We also determined whether the distance of intraoperatively mapped speech arrest sites to the resection cavity could affect patient outcomes. For the subset of patients where these data were available (29 patients, 13 with postoperative deficits and 16 without), we measured the distance of speech arrest sites, if present, from the margin of the resection cavity. Representative cases are depicted in Figs. 2 and 3. Nine patients (56%) without postoperative deficits had no positive speech sites determined with intraoperative mapping, as compared with 8 patients (62%) that did have postoperative language deficits (not significantly different; p = 0.78). For those patients with documented speech arrest sites, the mean distance to the resection cavity was 5.6 ± 2.4 mm for patients who did not have postoperative deficits compared with 6.8 ± 4.1 mm for those patients who did have postoperative deficits, which again was not significantly different (p = 0.53). There was no statistically significant difference in terms of language outcome between those patients who did and did not undergo mapping (RR for not mapping = 0.42, 95% CI 0.11–1.55).
Discussion
The frontal operculum is known to harbor essential language regions and pathways. Because of these concerns, patients with tumors in this region are at a potentially higher risk for language morbidity postoperatively. Nevertheless, the exact risk to which these patients are exposed has yet to be delineated.
Anatomy and Function
The frontal operculum has been defined in multiple ways: as the combined pars orbitalis, triangularis, and opercularis,34 as the pars opercularis alone,19 or as the areas ventral and medial to Brodmann’s areas 44 and 45.12 We have opted to choose the largest and most anatomically well-defined of these definitions, that of Yaşargil, and to further refine our results by the operculum’s specific, well-delineated subregions: the pars orbitalis, pars triangularis, and pars opercularis (Fig. 1).
The dominant (usually left-sided) operculum deserves focus because of its historical importance and association with language.
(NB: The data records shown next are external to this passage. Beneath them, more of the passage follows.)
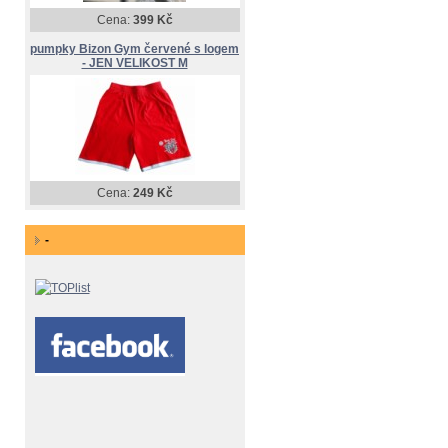
Cena:
399 Kč
pumpky Bizon Gym červené s logem
- JEN VELIKOST M
Cena:
249 Kč
-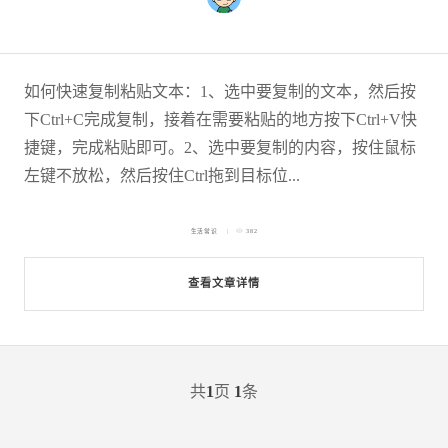
如何快速复制粘贴文本：1、选中要复制的文本，然后按
下Ctrl+C完成复制，接着在需要粘贴的地方按下Ctrl+V快
捷键，完成粘贴即可。2、选中要复制的内容，按住鼠标
左键不放松，然后按住Ctrl拖到目标位...
生活常识
382
查看文章详情
共
1
页
1
条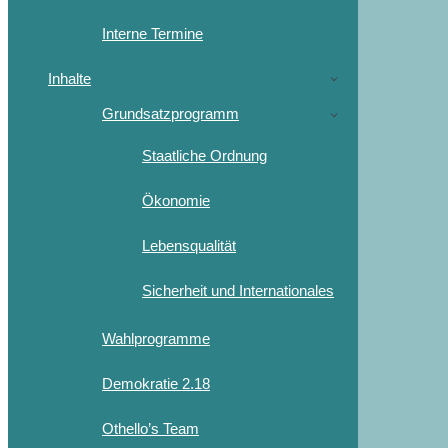
Interne Termine
Inhalte
Grundsatzprogramm
Staatliche Ordnung
Ökonomie
Lebensqualität
Sicherheit und Internationales
Wahlprogramme
Demokratie 2.18
Othello’s Team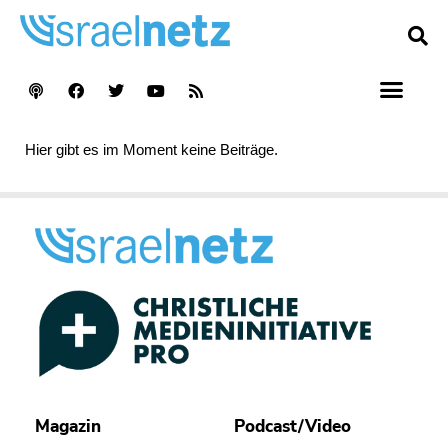
Hier gibt es im Moment keine Beiträge.
Magazin
Podcast/Video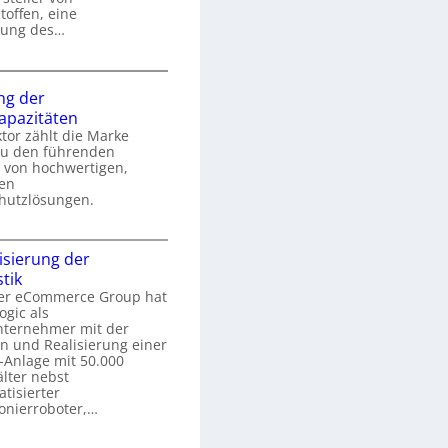
G
toffen, eine
r
sung des…
e
K
r
ng der
e
a
kapazitäten
n
g
tor zählt die Marke
k
a
u den führenden
o
 von hochwertigen,
r
m
hen
m
p
hutzlösungen.
U
e
S
n
x
sierung der
e
stik
e
k
r
er eCommerce Group hat
a
ogic als
g
nternehmer mit der
s
e
n und Realisierung einer
r
ü
-Anlage mit 50.000
a
u
r
lter nebst
tisierter
n
S
s
onierroboter,…
g
c
F
d
h
a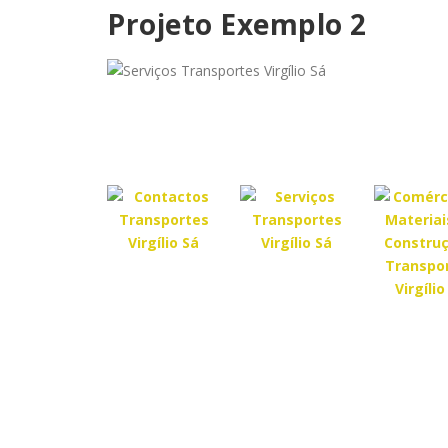
Projeto Exemplo 2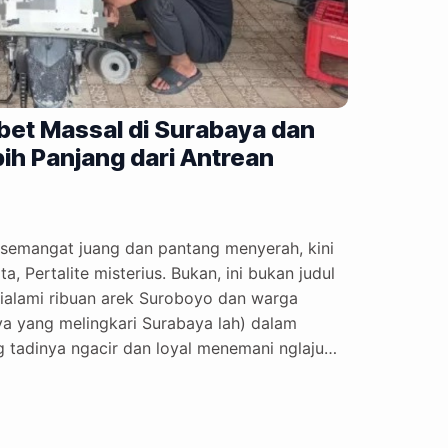
ebet Massal di Surabaya dan
ih Panjang dari Antrean
emangat juang dan pantang menyerah, kini
 Pertalite misterius. Bukan, ini bukan judul
 dialami ribuan arek Suroboyo dan warga
ya yang melingkari Surabaya lah) dalam
g tadinya ngacir dan loyal menemani nglaju
rti remaja galau baru putus cinta, Brebet.
an ada yang mati total seolah sedang
torku mari ngisi Pertalite nang Pom…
Interest was likely first concentrated on the operculum due to the findings of Pierre Broca, who described 2 patients, Leborgne and Lelong, both of whom had expressive aphasias and both of whom had lesions in the inferior frontal gyrus.10 This region went on to be termed Broca’s area, and was further defined cytoarchitectonically as Brodmann’s areas 44 and 45 (i.e., the pars opercularis and pars triangularis).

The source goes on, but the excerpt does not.